When you look at SkipMetadata, you'll see that this function is extremely simple
and probably should not be in the parser. Essentially, you just look at the
first token. If it is an @ or the token kLIBRARY, you return the position,
otherwise you return an invalid token position.

On the other hand, does this function really do what you thought it does?  Can a
script start with metadata followed by something other than the library keyword?
If so, you return a valid token position for a script that does not have a
library declaration.

[rmacnak, 2015/02/13 22:57:22]

True, I'll do this in mirrors.cc instead.
 
Unfortunately that can happen if a library has no library declaration and its
first declaration is annotated.  Added a TODO.
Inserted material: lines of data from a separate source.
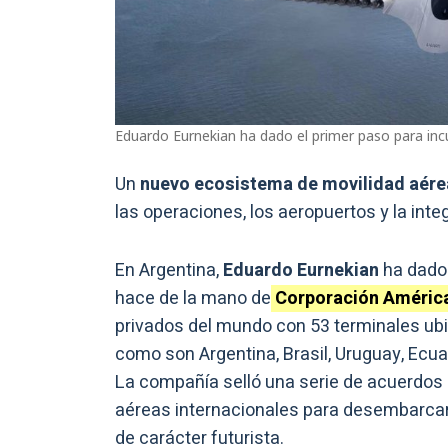
Eduardo Eurnekian ha dado el primer paso para incu
Un
nuevo ecosistema de movilidad aére
las operaciones, los aeropuertos y la int
En Argentina,
Eduardo Eurnekian
ha dado 
hace de la mano de
Corporación América
privados del mundo con 53 terminales ub
como son Argentina, Brasil, Uruguay, Ecuad
La compañía selló una serie de acuerdos
aéreas internacionales para desembarcar
de carácter futurista.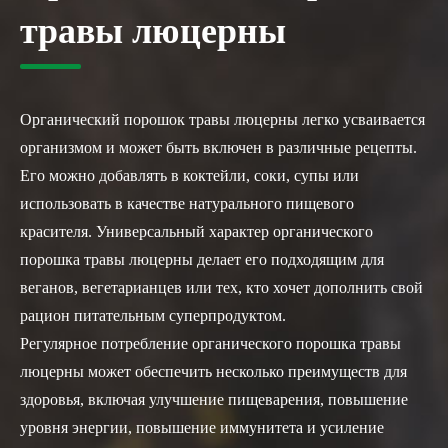
травы люцерны
Органический порошок травы люцерны легко усваивается
организмом и может быть включен в различные рецепты.
Его можно добавлять в коктейли, соки, супы или
использовать в качестве натурального пищевого
красителя. Универсальный характер органического
порошка травы люцерны делает его подходящим для
веганов, вегетарианцев или тех, кто хочет дополнить свой
рацион питательным суперпродуктом.
Регулярное потребление органического порошка травы
люцерны может обеспечить несколько преимуществ для
здоровья, включая улучшение пищеварения, повышение
уровня энергии, повышение иммунитета и усиление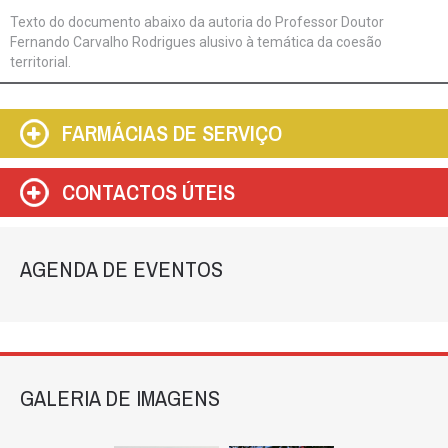
Texto do documento abaixo da autoria do Professor Doutor
Fernando Carvalho Rodrigues alusivo à temática da coesão
territorial.
FARMÁCIAS DE SERVIÇO
CONTACTOS ÚTEIS
AGENDA DE EVENTOS
GALERIA DE IMAGENS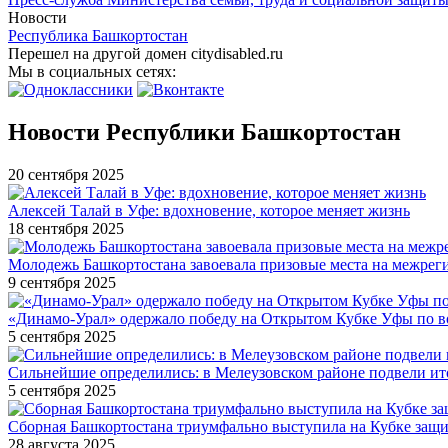
Новости
Республика Башкортостан
Перешел на другой домен citydisabled.ru
Мы в социальных сетях:
Новости Республики Башкортостан
20 сентября 2025
Алексей Талай в Уфе: вдохновение, которое меняет жизнь
18 сентября 2025
Молодежь Башкортостана завоевала призовые места на межре
9 сентября 2025
«Динамо-Урал» одержало победу на Открытом Кубке Уфы по в
5 сентября 2025
Сильнейшие определились: в Мелеузовском районе подвели ит
5 сентября 2025
Сборная Башкортостана триумфально выступила на Кубке защи
28 августа 2025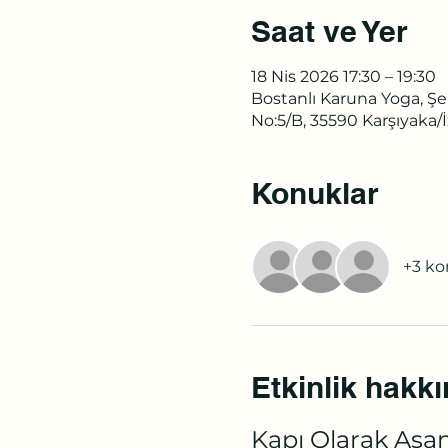
Saat ve Yer
18 Nis 2026 17:30 – 19:30
Bostanlı Karuna Yoga, Şeh
No:5/B, 35590 Karşıyaka/İ
Konuklar
+3 k
Etkinlik hakk
Kapı Olarak Asan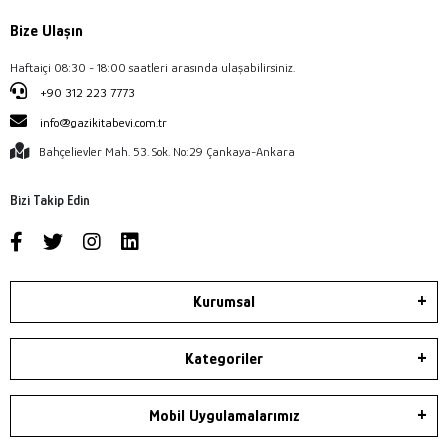
Bize Ulaşın
Haftaiçi 08:30 - 18:00 saatleri arasında ulaşabilirsiniz.
+90 312 223 7773
info@gazikitabevi.com.tr
Bahçelievler Mah. 53. Sok. No:29 Çankaya-Ankara
Bizi Takip Edin
Kurumsal
Kategoriler
Mobil Uygulamalarımız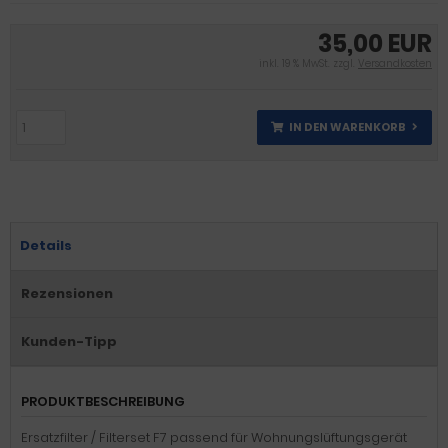
35,00 EUR
inkl. 19 % MwSt. zzgl.
Versandkosten
IN DEN WARENKORB
Details
Rezensionen
Kunden-Tipp
PRODUKTBESCHREIBUNG
Ersatzfilter / Filterset F7 passend für Wohnungslüftungsgerät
+  if (CurrentToken() == Token::kSCRIPTTAG) {
+    // Nothing to do for script tags except to skip them.
+    ConsumeToken();
+  }
+  intptr_t metadata_pos = SkipMetadata();
+  if (metadata_pos >= 0) {
+    return metadata_pos;
+  }
+  if (CurrentToken() == Token::kLIBRARY) {
+    return TokenPos();
+  }
+  return Scanner::kNoSourcePos;

[hausner, 2015/02/13 21:02:01]

Scanner::kNoSourcePos is unfortunately 0, and a few lines above you can also
return 0 as a successful outcome of finding the a library declaration. 

+}
+
+
 void Parser::ParsePartHeader() {
   SkipMetadata();
   CheckToken(Token::kPART, "'part of' expected");
   ConsumeToken();
   if (!IsLiteral("of")) {
     ReportError("'part of' expected");
   }
   ConsumeToken();
   // The VM is not required to check that the library name matches the
   // name of the current library, so we ignore it.
@@ skipping 6761 matching lines @@
 void Parser::SkipQualIdent() {
   ASSERT(IsIdentifier());
   ConsumeToken();
   if (CurrentToken() == Token::kPERIOD) {
     ConsumeToken();  // Consume the kPERIOD token.
     ExpectIdentifier("identifier expected after '.'");
   }
 }
 
 }  // namespace dart